Do you know the story of Lawhorn fighting that sinkhole?  

It is a bloody shame what happens when an owner passes and there are no heirs with the work ethic to keep it up or the love for the place.  I suppose that you are familiar with Oakland and what happened when Mr. Carlton passed a few years back.


----------



## Ole Fuzzy (Mar 16, 2009)

You know, Doug Ivester, formerly of Coca Cola, went on a roll down there in about 2004-2005 buying up a number of properties.  He ended up being one of the bigger owners in GA in the aggregate though I don't think any one of his places is huge.

Back when financing was easy and the stock market was strong, a lot of guys were willing to  throw $5-6k an acre at highly manicured land.  But I believe you will see that now.  The cost to manage the property is between $50-75 per acre per year, depending on just how many people they have and how much they feed.  The recent spike in grain prices really drove up feeding cost.

Now that the commercial real estate market is wobbling, everything will be cheaper a year from now than it is today.

It's finna get ugly.


----------



## redneck_billcollector (Mar 16, 2009)

Very familiar with Mr. Carlton and Oakland (went to quiet a few dove shoots there as a kid), he was my grandparent's (maternal) next door neighbor.  I grew up knowing "Sister" pretty good, she was married to Peter Zack Geer for a lil while.  If I am not mistaken, Sister has a plantation now, I think she started Whispering Pines out near Oakfield. (in the 8th grade, I went "steady" with sister's daughter Corianne).


----------



## redneck_billcollector (Mar 16, 2009)

Didn't Ivester buy Deer Run from John Varner?


----------



## coveyrise90 (Mar 16, 2009)

Here is Cypress Pond Plantation listed on Orvis....
http://www.orviscw.com/listings/detail/Cypress-Pond-Plantation-31/

Adam


----------



## redneck_billcollector (Mar 16, 2009)

The best thing on that property is that house, I have been in it a couple of times when it was for sale back in the late 90's.  It was moved from Pineland plantation, there were two identical houses one for each of the original owner of Pineland two daughters.  The property is a relatively new one and a good bit of the courses are through old pecan orchards that they let get over grown and then cut paths through.  The lakes are spectacular too.  There is a heavily used paved road that divides the property and it is used by alot of parents picking up their kids at a private school out there.  If I am not mistaken the last owner (Mr. Lawhorn) put the plantation together in the late 90's.  The piece of property with the lake and house was for sale in 98 for just a little over 1 million.  Oh yeah, the lake has some really good fishing if you are so inclined.  I hate that Mr.
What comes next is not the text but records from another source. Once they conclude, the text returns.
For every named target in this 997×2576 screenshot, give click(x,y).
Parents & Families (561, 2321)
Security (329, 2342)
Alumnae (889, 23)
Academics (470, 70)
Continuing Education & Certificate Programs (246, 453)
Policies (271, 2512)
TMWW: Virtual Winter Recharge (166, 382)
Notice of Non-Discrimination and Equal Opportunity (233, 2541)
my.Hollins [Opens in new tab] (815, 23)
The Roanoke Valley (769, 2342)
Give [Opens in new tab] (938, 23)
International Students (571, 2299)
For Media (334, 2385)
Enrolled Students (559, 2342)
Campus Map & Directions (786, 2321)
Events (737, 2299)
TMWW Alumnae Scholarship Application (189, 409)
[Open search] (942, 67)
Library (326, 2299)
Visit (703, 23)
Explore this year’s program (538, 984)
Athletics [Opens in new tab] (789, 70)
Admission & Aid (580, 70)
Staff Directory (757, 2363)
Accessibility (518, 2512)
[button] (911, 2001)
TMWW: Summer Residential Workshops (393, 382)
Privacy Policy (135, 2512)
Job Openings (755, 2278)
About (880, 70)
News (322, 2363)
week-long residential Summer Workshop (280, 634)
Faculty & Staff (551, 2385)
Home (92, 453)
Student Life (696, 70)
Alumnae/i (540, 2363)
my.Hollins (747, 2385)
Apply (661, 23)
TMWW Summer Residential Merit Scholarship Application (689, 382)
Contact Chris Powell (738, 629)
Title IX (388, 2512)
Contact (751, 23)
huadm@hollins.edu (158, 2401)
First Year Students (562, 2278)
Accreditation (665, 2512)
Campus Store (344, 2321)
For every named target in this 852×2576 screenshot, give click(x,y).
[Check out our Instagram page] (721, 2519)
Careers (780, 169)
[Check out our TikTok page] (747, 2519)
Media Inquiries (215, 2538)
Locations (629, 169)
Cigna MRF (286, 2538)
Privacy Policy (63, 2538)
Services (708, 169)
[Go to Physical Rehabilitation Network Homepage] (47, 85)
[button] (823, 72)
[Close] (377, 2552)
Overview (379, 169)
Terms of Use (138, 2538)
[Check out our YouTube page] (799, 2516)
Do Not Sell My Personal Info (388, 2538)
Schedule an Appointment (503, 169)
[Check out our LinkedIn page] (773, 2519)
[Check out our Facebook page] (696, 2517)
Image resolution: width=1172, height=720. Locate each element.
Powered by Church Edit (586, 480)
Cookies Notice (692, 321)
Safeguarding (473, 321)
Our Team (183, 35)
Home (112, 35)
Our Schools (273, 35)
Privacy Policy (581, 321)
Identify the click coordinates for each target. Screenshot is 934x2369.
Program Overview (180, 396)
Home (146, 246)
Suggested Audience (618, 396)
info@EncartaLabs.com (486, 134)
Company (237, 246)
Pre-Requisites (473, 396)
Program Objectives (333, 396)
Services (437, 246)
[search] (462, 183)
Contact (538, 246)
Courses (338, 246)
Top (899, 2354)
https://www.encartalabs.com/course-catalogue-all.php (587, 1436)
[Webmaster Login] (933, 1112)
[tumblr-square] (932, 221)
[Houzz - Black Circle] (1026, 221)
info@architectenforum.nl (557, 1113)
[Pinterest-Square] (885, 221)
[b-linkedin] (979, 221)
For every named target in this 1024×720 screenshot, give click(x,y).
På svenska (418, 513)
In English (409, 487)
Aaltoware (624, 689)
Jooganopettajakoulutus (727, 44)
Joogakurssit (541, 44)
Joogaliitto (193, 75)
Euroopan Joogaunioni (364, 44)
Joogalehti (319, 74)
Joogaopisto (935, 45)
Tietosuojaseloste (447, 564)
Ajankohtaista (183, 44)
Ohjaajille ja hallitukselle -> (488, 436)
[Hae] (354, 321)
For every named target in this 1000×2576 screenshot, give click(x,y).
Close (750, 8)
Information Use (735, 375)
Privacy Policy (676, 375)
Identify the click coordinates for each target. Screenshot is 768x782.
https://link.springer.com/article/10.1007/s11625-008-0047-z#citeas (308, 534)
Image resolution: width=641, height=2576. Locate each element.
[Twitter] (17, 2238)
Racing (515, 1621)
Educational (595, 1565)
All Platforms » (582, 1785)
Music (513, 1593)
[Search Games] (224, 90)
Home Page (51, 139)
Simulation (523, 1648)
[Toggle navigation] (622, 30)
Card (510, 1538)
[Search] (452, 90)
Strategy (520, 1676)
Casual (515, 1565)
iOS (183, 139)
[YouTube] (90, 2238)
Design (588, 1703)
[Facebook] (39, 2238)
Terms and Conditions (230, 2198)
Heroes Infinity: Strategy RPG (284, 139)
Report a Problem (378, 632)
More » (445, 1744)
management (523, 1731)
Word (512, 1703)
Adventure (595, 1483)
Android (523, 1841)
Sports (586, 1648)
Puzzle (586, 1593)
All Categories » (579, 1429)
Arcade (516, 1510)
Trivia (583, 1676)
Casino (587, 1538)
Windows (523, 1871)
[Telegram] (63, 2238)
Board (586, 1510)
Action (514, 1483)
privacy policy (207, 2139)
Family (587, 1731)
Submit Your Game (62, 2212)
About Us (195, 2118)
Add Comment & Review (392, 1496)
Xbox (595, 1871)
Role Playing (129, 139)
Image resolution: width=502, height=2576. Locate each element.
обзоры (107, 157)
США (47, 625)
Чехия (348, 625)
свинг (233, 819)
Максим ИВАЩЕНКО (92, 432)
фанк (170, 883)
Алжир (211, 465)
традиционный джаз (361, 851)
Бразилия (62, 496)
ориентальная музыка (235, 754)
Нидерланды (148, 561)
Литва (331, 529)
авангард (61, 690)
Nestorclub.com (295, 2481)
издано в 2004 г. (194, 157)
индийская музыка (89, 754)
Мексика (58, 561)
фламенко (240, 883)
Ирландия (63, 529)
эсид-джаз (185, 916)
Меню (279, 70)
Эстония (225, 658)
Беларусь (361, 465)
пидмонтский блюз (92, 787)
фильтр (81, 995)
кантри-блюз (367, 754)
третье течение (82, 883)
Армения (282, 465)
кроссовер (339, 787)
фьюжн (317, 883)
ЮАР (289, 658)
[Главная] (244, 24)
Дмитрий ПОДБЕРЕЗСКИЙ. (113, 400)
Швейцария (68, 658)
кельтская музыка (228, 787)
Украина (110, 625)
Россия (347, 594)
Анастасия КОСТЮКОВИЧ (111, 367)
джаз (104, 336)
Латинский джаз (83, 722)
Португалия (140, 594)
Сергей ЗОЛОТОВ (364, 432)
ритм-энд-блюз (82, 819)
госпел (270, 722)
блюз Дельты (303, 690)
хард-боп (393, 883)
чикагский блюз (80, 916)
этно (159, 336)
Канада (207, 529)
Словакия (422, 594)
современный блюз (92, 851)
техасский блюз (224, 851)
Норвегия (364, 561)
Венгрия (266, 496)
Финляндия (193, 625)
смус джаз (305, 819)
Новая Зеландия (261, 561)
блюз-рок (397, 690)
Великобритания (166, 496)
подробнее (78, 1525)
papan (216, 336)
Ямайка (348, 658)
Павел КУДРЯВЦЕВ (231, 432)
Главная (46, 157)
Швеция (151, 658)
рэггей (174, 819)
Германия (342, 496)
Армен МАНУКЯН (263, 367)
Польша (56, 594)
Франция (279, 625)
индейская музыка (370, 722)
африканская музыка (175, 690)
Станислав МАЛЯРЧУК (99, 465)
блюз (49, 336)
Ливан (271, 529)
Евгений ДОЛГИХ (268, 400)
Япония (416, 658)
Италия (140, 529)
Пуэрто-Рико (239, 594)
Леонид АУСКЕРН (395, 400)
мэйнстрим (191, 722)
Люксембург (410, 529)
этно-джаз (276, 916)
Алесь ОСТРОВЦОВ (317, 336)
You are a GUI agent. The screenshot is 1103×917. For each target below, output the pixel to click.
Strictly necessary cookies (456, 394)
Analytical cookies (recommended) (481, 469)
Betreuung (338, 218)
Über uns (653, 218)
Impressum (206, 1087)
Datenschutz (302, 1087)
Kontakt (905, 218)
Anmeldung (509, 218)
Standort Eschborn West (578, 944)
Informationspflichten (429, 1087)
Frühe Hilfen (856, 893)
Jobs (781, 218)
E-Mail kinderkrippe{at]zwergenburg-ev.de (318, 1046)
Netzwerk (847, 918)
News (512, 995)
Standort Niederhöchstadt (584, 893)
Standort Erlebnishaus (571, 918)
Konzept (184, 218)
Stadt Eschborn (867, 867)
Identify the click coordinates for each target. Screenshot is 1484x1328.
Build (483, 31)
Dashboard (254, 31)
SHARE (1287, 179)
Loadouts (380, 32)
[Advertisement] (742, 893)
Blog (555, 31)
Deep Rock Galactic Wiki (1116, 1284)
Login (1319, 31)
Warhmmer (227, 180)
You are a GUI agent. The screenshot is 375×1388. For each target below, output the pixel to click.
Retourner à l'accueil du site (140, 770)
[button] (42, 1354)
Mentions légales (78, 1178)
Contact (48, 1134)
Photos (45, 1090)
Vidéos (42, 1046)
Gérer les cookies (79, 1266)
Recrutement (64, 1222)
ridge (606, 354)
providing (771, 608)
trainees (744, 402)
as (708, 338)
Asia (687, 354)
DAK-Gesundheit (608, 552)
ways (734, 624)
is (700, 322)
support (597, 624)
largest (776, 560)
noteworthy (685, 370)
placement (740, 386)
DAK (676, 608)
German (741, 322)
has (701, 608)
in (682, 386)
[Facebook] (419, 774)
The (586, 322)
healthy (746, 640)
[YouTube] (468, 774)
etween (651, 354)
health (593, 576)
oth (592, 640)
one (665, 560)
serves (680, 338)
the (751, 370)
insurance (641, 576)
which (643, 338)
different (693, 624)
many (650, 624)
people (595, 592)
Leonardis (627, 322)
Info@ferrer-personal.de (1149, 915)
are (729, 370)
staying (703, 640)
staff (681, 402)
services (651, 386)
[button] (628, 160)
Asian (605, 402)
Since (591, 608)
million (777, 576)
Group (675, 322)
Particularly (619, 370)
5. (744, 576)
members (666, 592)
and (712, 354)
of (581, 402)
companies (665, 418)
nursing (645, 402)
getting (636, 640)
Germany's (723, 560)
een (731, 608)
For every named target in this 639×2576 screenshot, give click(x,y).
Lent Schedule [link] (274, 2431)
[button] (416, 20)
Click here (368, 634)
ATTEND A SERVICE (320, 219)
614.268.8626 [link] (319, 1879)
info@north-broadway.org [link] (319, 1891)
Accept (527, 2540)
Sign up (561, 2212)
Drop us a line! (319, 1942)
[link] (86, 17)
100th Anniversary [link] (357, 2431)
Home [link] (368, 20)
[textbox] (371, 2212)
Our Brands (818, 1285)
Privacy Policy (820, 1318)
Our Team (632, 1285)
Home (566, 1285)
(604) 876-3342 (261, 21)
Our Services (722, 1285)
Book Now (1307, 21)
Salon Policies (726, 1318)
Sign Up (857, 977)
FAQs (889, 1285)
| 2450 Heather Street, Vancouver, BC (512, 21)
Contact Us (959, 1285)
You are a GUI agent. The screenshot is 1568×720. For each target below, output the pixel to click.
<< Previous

Lawhorn died, he was a true gentleman the couple of times I met him.


----------



## surfandturf (Mar 16, 2009)

Man, y'all have me dreaming again.


----------



## redneck_billcollector (Mar 16, 2009)

Surfandturf, how is the bird hunting down your way?  I understand Florida is going all out trying to restore the quail population through out the state.  I imagine the really big down side to quail hunting in central or south Fl would be the rattlesnakes and alligators (we have both here, but it gets cold enough to keep them out of sight or too slow to move most of the season).  My dog loves the water and I can't hardly keep him out of it when we are out working or hunting I dont think I would like him "cooling off" down that way, even in Feb. or Jan.


----------



## surfandturf (Mar 16, 2009)

Wild birds are few and far between. I have 800 acres down here and maybe 3 wild coveys on it. I am currently getting very aggresive on habitat and trying to manage birds while also growing cattle and sod. There are a few nice places right around here that have gone to great lengths to restore the habitat and bring the birds back.

I have a small place in Brooks COunty and lease a good bit of land. We are trying to do things right and one day I'll have a good size tract to manage it and grow wild birds. In the mean time I'll stick to pre-release and get the principles down.


----------



## redneck_billcollector (Mar 17, 2009)

Are you envolved in the native range program I understand they are trying?  From what I have read the ranches that have converted some pastures are seeing alot more birds.  I read a couple of reports on that somewhere, if I can remember I'll paste a link.


----------



## surfandturf (Mar 17, 2009)

No, I'm not. If you run across the link post it. 
I am in the process of doing some LIP programs. The problem is getting in the program while funding is still available with the cuts these agencies are having to make.


----------